Tale situazione non ricorre nel caso presente, in cui la seconda condanna è stata riportata per fatto delittuoso commesso in epoca successiva al primo delitto giudicato.
Il secondo motivo è inammissibile in quanto generico e non autosufficiente: il ricorrente afferma essere stato emesso un altro provvedimento di rigetto di una richiesta del P.M., iscritta con un altro numero SIGE; la mancata allegazione di detto provvedimento, il cui onere incombeva sul ricorrente, trattandosi di atto forjnatosi
nell’ambito di diverso procedimento dal presente, e l’omessa specificazione del tenore dello stesso, oltre che della specifica richiesta formulata in quel caso dal Pubblico Ministero, non consente, ancor prima che di valutare l’eventuale fondatezza della censura sollevata, di apprezzarne l’effettivo contenuto.

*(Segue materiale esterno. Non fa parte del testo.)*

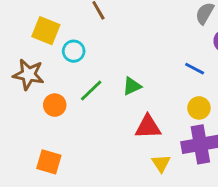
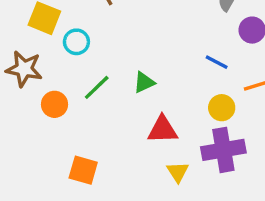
orange square: (49, 162) -> (83, 170), moved

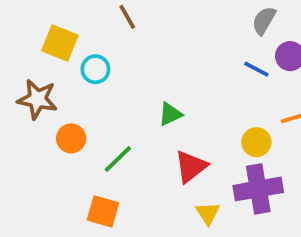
blue line: (217, 62) -> (256, 69), moved
green line: (97, 87) -> (118, 159), moved
red triangle: (163, 130) -> (191, 167), turned -36

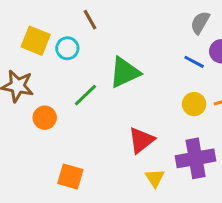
cyan circle: (95, 69) -> (67, 48), moved
green triangle: (170, 114) -> (125, 72), moved, size x1.6
yellow circle: (256, 142) -> (194, 104), moved
green line: (118, 159) -> (85, 95), moved

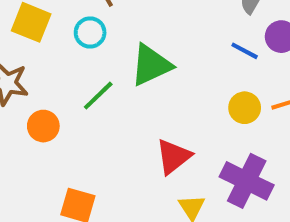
cyan circle: (67, 48) -> (90, 32), moved
purple cross: (196, 158) -> (247, 181), turned 36

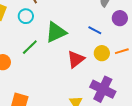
blue line: (245, 51) -> (95, 30), moved
red triangle: (173, 157) -> (76, 59), moved

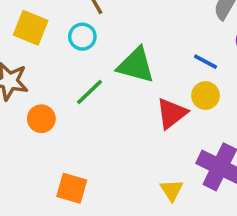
green triangle: (56, 32) -> (136, 65), turned 40
yellow circle: (102, 53) -> (205, 96), moved

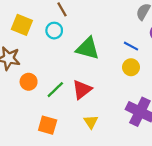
green line: (90, 92) -> (55, 90), moved
red triangle: (172, 113) -> (82, 90), moved
yellow triangle: (172, 190) -> (91, 122), moved

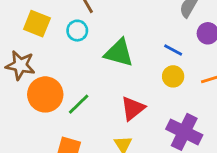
orange circle: (29, 82) -> (45, 94), size x1.6
red triangle: (82, 90) -> (133, 108), moved

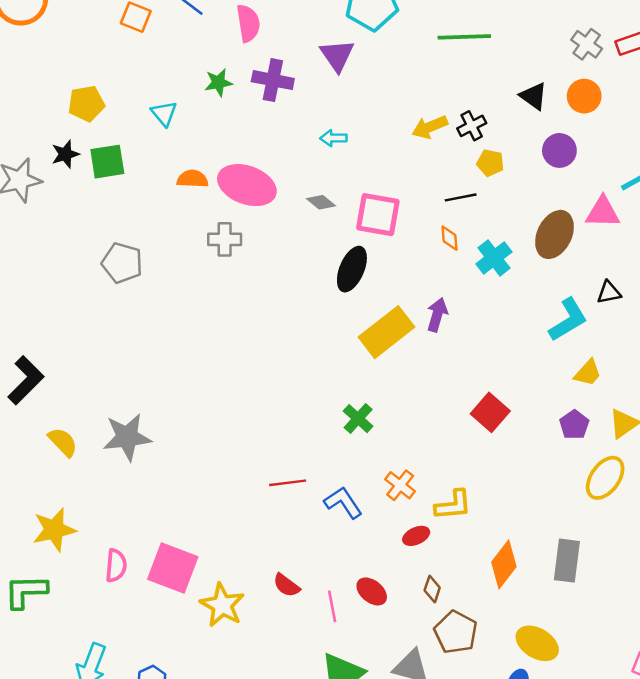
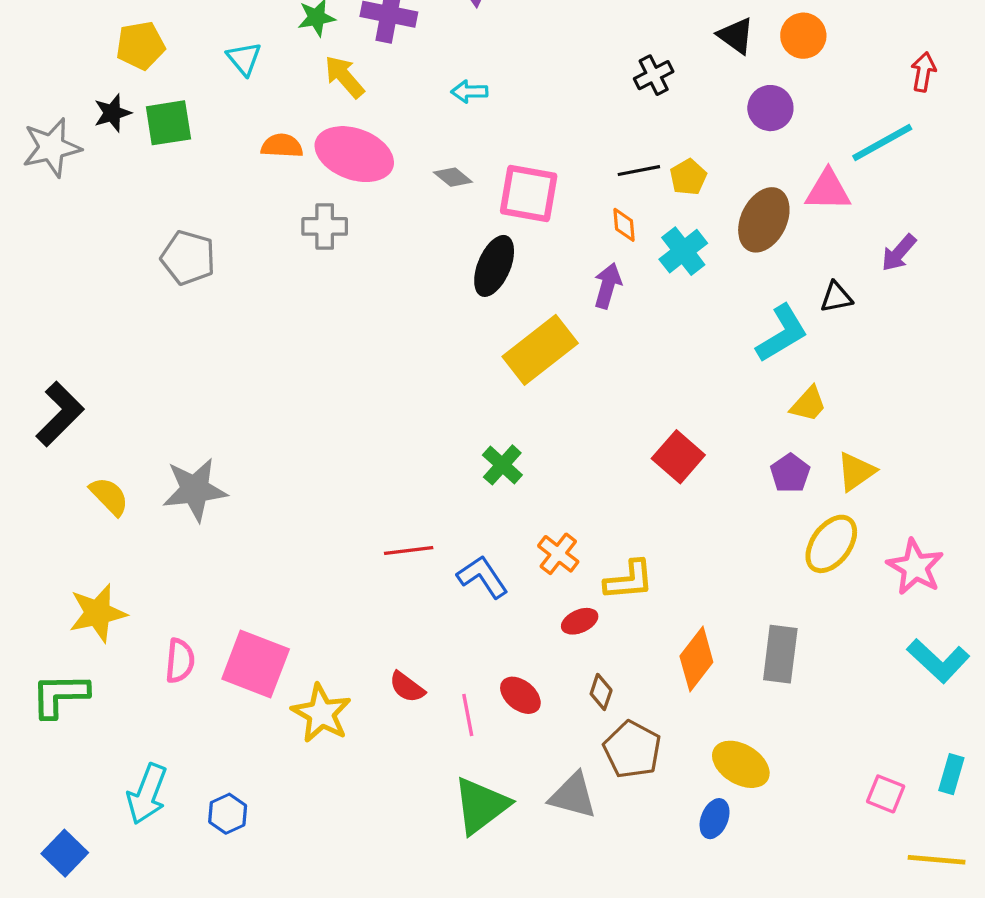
yellow arrow: (430, 127) -> (344, 77), moved, turned 72
yellow pentagon: (490, 163) -> (688, 177), moved, turned 30
purple arrow: (437, 315) -> (608, 286), moved

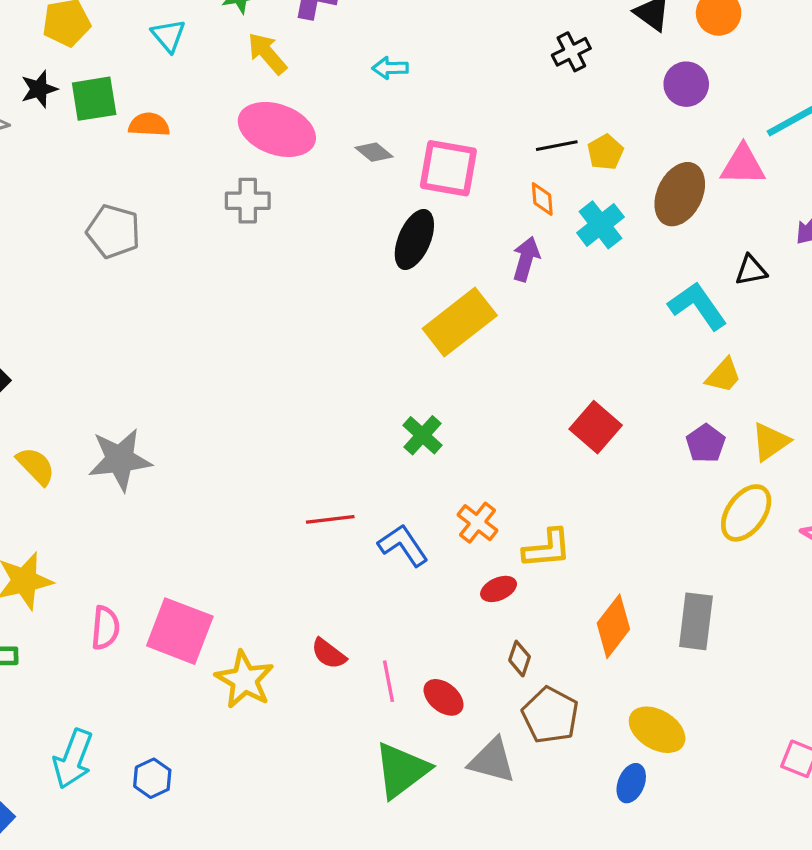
orange semicircle: (282, 146) -> (149, 125), moved
cyan L-shape: (782, 333) -> (698, 306), turned -94
red ellipse: (520, 695) -> (444, 697), moved

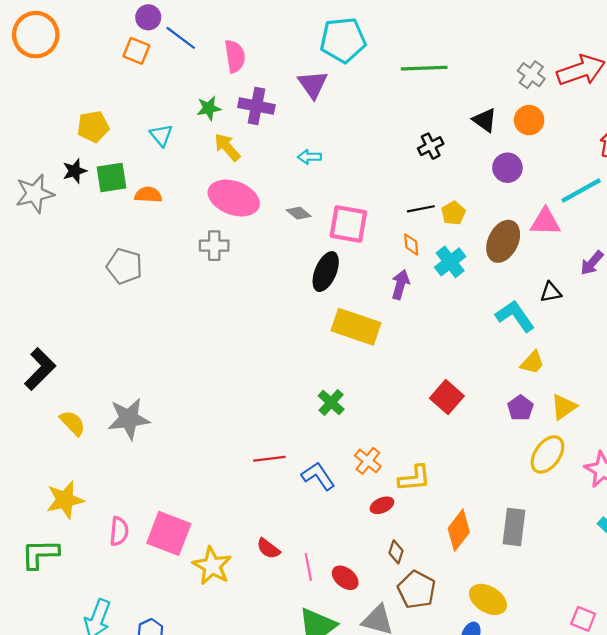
yellow rectangle: (460, 322) -> (356, 327), turned 57

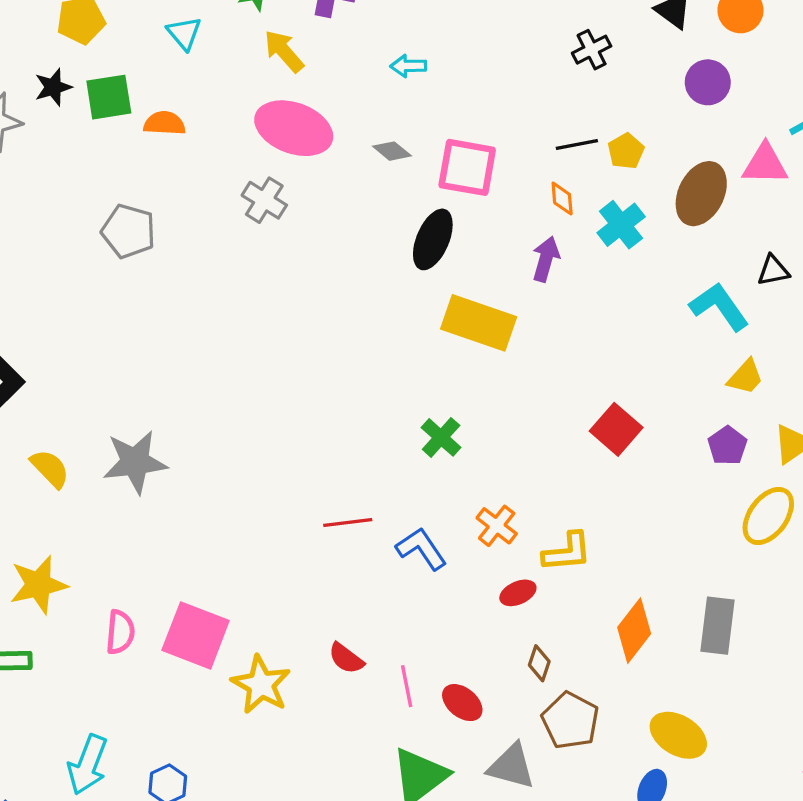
gray cross: (214, 246) -> (264, 200), turned 32

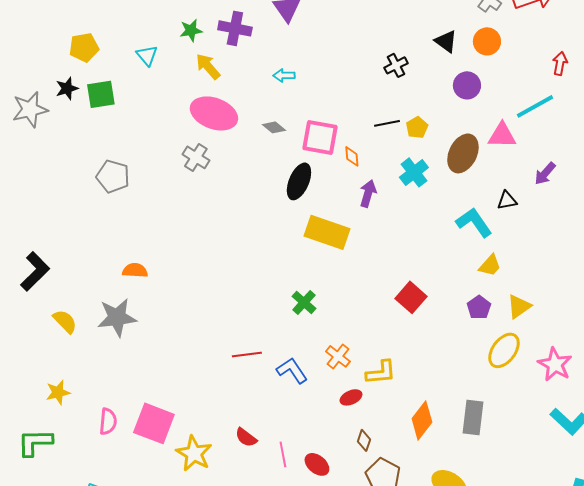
orange semicircle: (164, 123) -> (135, 270), moved
orange diamond: (562, 199) -> (352, 156), moved
yellow star: (38, 585) -> (58, 392), size x0.7

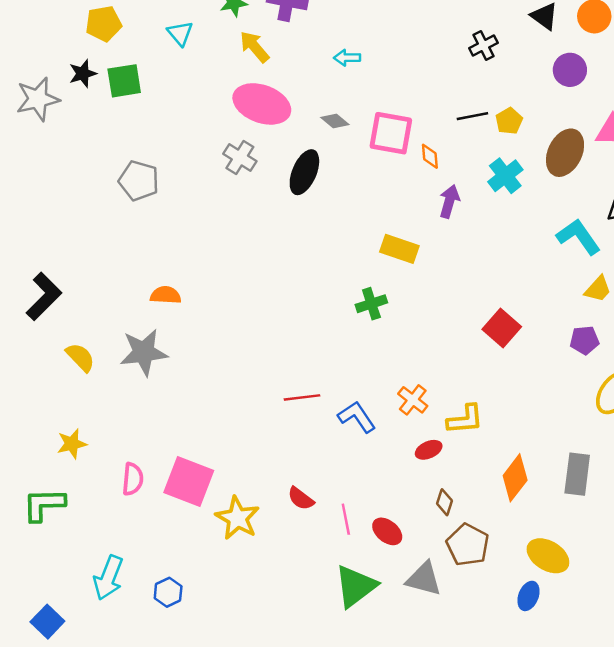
black ellipse: (299, 181) -> (304, 172), moved
yellow rectangle: (327, 232) -> (399, 249), size x0.7
green cross: (304, 302) -> (371, 304), moved, turned 30
purple pentagon: (479, 307) -> (585, 340), turned 30

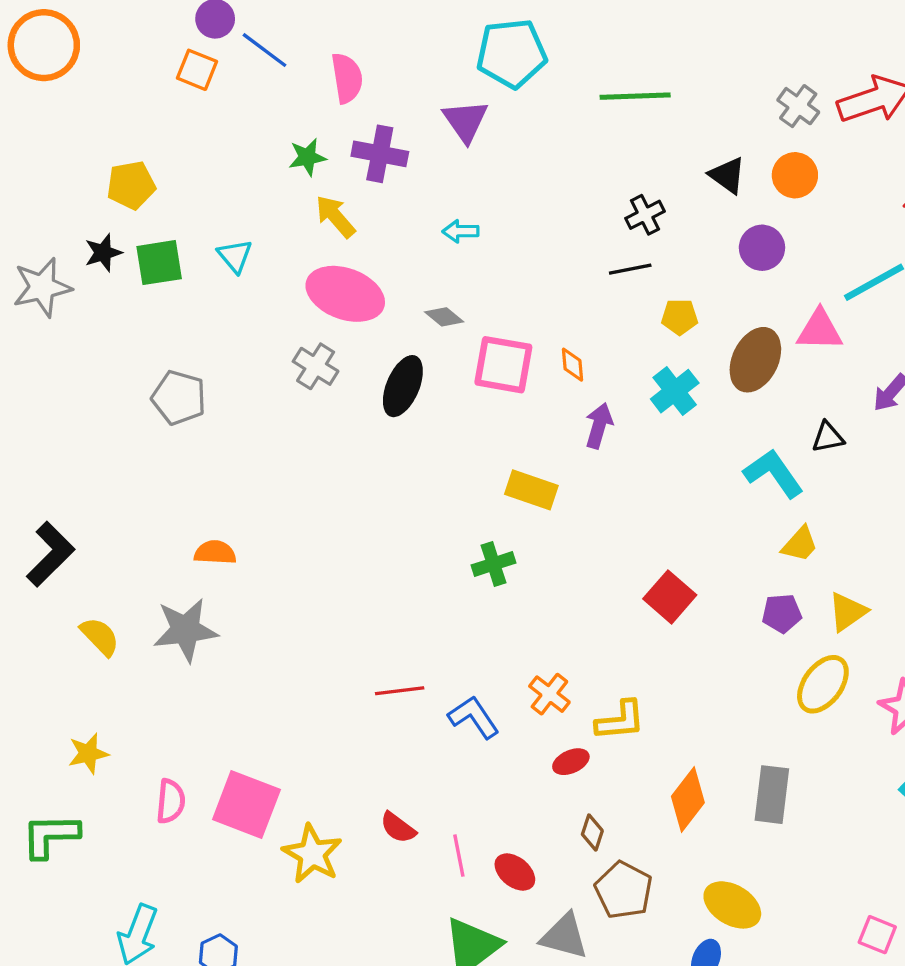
cyan triangle: (180, 33) -> (235, 256), moved
black line: (472, 116) -> (630, 269), moved
yellow pentagon: (509, 121) -> (680, 317), turned 30
pink square: (391, 133) -> (503, 365), moved

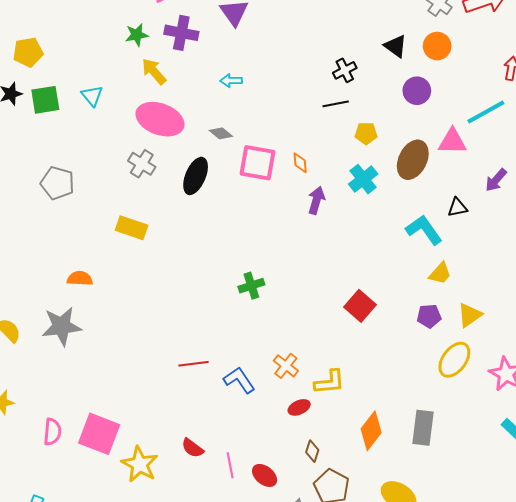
yellow rectangle: (531, 490) -> (132, 228), moved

Il ricorso deve essere, pertanto, dichiarato inammissibile, e il ricorrente deve essere condannato, ai sensi dell’art. 616 cod. proc. pen., al pagamento delle spese processuali e della somma, ritenuta congrua, di euro 3.000 in favore della Cassa delle ammende, non esulando profili di colpa nel ricorso (Corte Cost. n. 186 del 2000).
P.Q.M.
Dichiara inammissibile il ricorso e condanna il ricorrente al pagamento delle spese processuali e della somma di euro tremila in favore della cassa delle ammende.